(SOURCE MATERIAL)

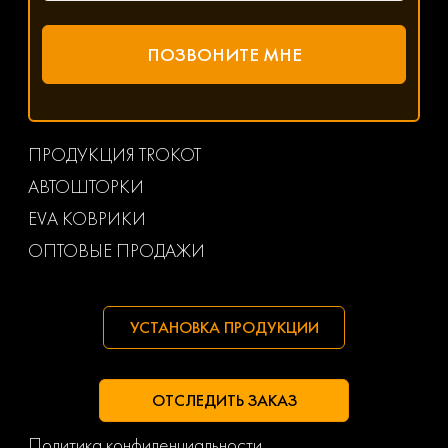
ПРОДУКЦИЯ TROKOT
АВТОШТОРКИ
EVA КОВРИКИ
ОПТОВЫЕ ПРОДАЖИ
УСТАНОВКА ПРОДУКЦИИ
ОТСЛЕДИТЬ ЗАКАЗ
Политика конфиденциальности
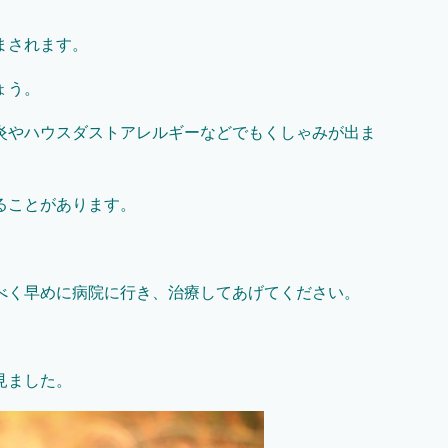
まされます。
ょう。
炎やハウスダストアレルギーなどでもくしゃみが出ま
ることがあります。
べく早めに病院に行き、治療してあげてください。
見ました。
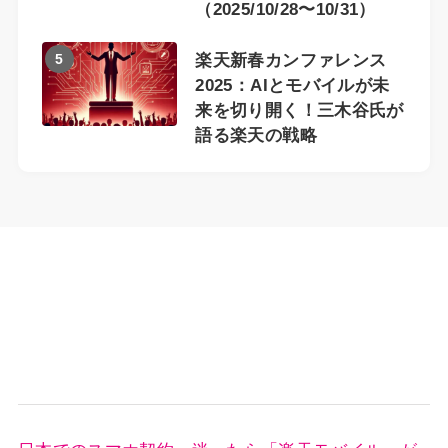
（2025/10/28〜10/31）
5
楽天新春カンファレンス
2025：AIとモバイルが未
来を切り開く！三木谷氏が
語る楽天の戦略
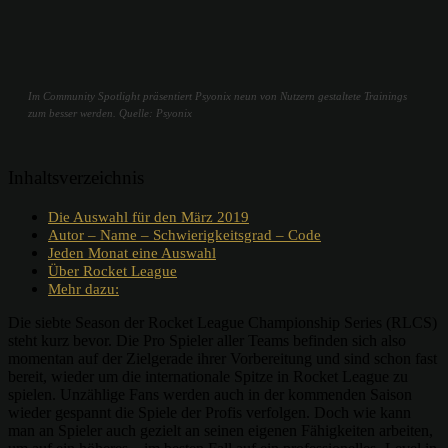
Im Community Spotlight präsentiert Psyonix neun von Nutzern gestaltete Trainings
zum besser werden. Quelle: Psyonix
Inhaltsverzeichnis
Die Auswahl für den März 2019
Autor – Name – Schwierigkeitsgrad – Code
Jeden Monat eine Auswahl
Über Rocket League
Mehr dazu:
Die siebte Season der Rocket League Championship Series (RLCS)
steht kurz bevor. Die Pro Spieler aller Teams befinden sich also
momentan auf der Zielgerade ihrer Vorbereitung und sind schon fast
bereit, wieder um die internationale Spitze in Rocket League zu
spielen. Unzählige Fans werden auch in der kommenden Saison
wieder gespannt die Spiele der Profis verfolgen. Doch wie kann
man an Spieler auch gezielt an seinen eigenen Fähigkeiten arbeiten,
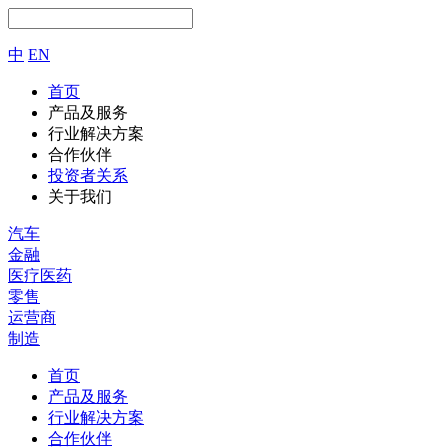
中
EN
首页
产品及服务
行业解决方案
合作伙伴
投资者关系
关于我们
汽车
金融
医疗医药
零售
运营商
制造
首页
产品及服务
行业解决方案
合作伙伴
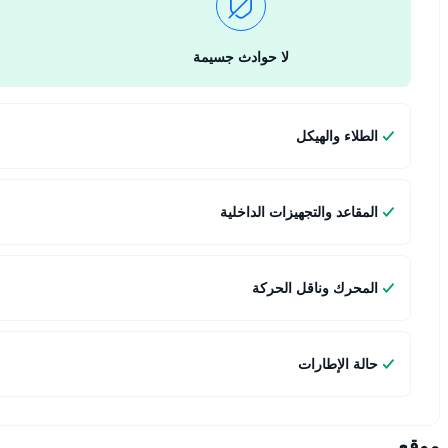
لا حوادث جسيمة
الطلاء والهيكل
المقاعد والتجهيزات الداخلية
المحرك وناقل الحركة
حالة الإطارات
موقع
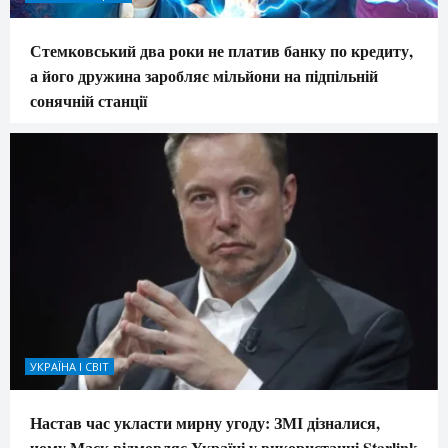
Стемковський два роки не платив банку по кредиту,
а його дружина заробляє мільйони на підпільній
сонячній станції
УКРАЇНА І СВІТ
Настав час укласти мирну угоду: ЗМІ дізналися,
чому Маск відмовляє Україні у використанні Starlink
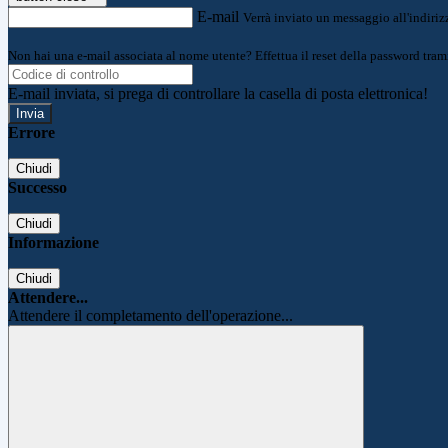
E-mail
Verrà inviato un messaggio all'indirizz
Non hai una e-mail associata al nome utente? Effettua il reset della password tram
E-mail inviata, si prega di controllare la casella di posta elettronica!
Errore
Chiudi
Successo
Chiudi
Informazione
Chiudi
Attendere...
Attendere il completamento dell'operazione...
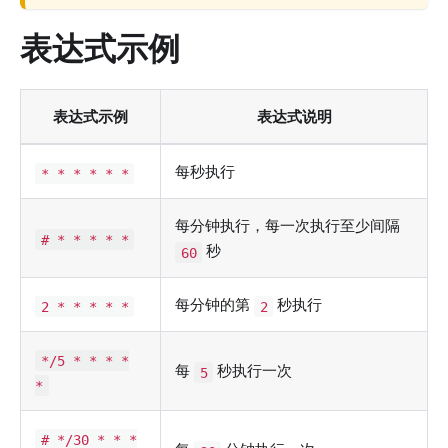
表达式示例
表达式示例
表达式说明
每秒执行
* * * * * *
每分钟执行，每一次执行至少间隔
# * * * * *
秒
60
每分钟的第
秒执行
2 * * * * *
2
*/5 * * * *
每
秒执行一次
5
*
# */30 * * *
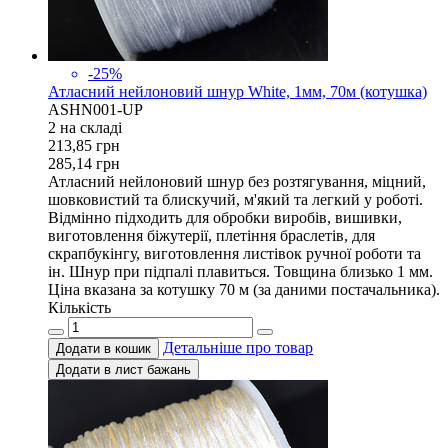
-25%
Атласний нейлоновий шнур White, 1мм, 70м (котушка)
ASHN001-UP
2 на складi
213,85
грн
285,14
грн
Атласний нейлоновий шнур без розтягування, міцний,
шовковистий та блискучий, м'який та легкий у роботі.
Відмінно підходить для обробки виробів, вишивки,
виготовлення біжутерії, плетіння браслетів, для
скрапбукінгу, виготовлення листівок ручної роботи та
ін. Шнур при підпалі плавиться. Товщина близько 1 мм.
Ціна вказана за котушку 70 м (за даними постачальника).
Кількість
Детальніше про товар
Додати в кошик
Додати в лист бажань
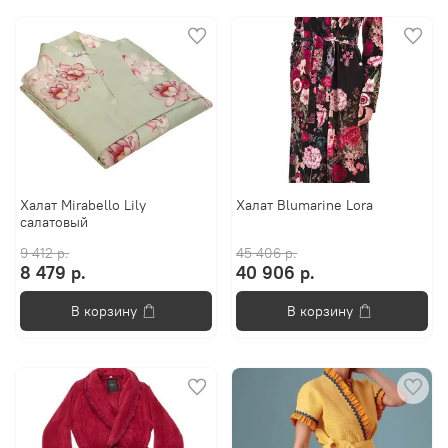
Халат Mirabello Lily
Халат Blumarine Lora
салатовый
9 412 р.
45 406 р.
8 479 р.
40 906 р.
В корзину
В корзину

(End SOURCE MATERIAL)

ABOUT THIS TASK –
Without any pictures, retype the records above exactly.

ANSWER BOX –
ПРОДУКЦИЯ TROKOT
АВТОШТОРКИ
EVA КОВРИКИ
ОПТОВЫЕ ПРОДАЖИ
УСТАНОВКА ПРОДУКЦИИ
ОТСЛЕДИТЬ ЗАКАЗ
Политика конфиденциальности
まされます。
ょう。
炎やハウスダストアレルギーなどでもくしゃみが出ま
ることがあります。
べく早めに病院に行き、治療してあげてください。
見ました。
（2025/10/28〜10/31）
5
楽天新春カンファレンス
2025：AIとモバイルが未
来を切り開く！三木谷氏が
語る楽天の戦略
Im Community Spotlight präsentiert Psyonix neun von Nutzern gestaltete Trainings
zum besser werden. Quelle: Psyonix
Inhaltsverzeichnis
Die Auswahl für den März 2019
Autor – Name – Schwierigkeitsgrad – Code
Jeden Monat eine Auswahl
Über Rocket League
Mehr dazu:
Die siebte Season der Rocket League Championship Series (RLCS)
steht kurz bevor. Die Pro Spieler aller Teams befinden sich also
momentan auf der Zielgerade ihrer Vorbereitung und sind schon fast
bereit, wieder um die internationale Spitze in Rocket League zu
spielen. Unzählige Fans werden auch in der kommenden Saison
wieder gespannt die Spiele der Profis verfolgen. Doch wie kann
man an Spieler auch gezielt an seinen eigenen Fähigkeiten arbeiten,
中
EN
首页
产品及服务
行业解决方案
合作伙伴
投资者关系
关于我们
汽车
金融
医疗医药
零售
运营商
制造
首页
产品及服务
行业解决方案
合作伙伴
لا حوادث جسيمة
الطلاء والهيكل
المقاعد والتجهيزات الداخلية
المحرك وناقل الحركة
حالة الإطارات
موقع
Стемковський два роки не платив банку по кредиту,
а його дружина заробляє мільйони на підпільній
сонячній станції
УКРАЇНА І СВІТ
Настав час укласти мирну угоду: ЗМІ дізналися,
чому Маск відмовляє Україні у використанні Starlink
E-mail
Verrà inviato un messaggio all'indirizz
Non hai una e-mail associata al nome utente? Effettua il reset della password tram
E-mail inviata, si prega di controllare la casella di posta elettronica!
Errore
Chiudi
Successo
Chiudi
Informazione
Chiudi
Attendere...
Attendere il completamento dell'operazione...
表达式示例
表达式示例
表达式说明
每秒执行
* * * * * *
每分钟执行，每一次执行至少间隔
# * * * * *
秒
60
每分钟的第
秒执行
2 * * * * *
2
*/5 * * * *
每
秒执行一次
5
*
# */30 * * *
-25%
Атласний нейлоновий шнур White, 1мм, 70м (котушка)
ASHN001-UP
2 на складi
213,85
грн
285,14
грн
Атласний нейлоновий шнур без розтягування, міцний,
шовковистий та блискучий, м'який та легкий у роботі.
Відмінно підходить для обробки виробів, вишивки,
виготовлення біжутерії, плетіння браслетів, для
скрапбукінгу, виготовлення листівок ручної роботи та
ін. Шнур при підпалі плавиться. Товщина близько 1 мм.
Ціна вказана за котушку 70 м (за даними постачальника).
Кількість
Детальніше про товар
Додати в кошик
Додати в лист бажань
Халат Mirabello Lily
Халат Blumarine Lora
салатовый
9 412 р.
45 406 р.
8 479 р.
40 906 р.
В корзину
В корзину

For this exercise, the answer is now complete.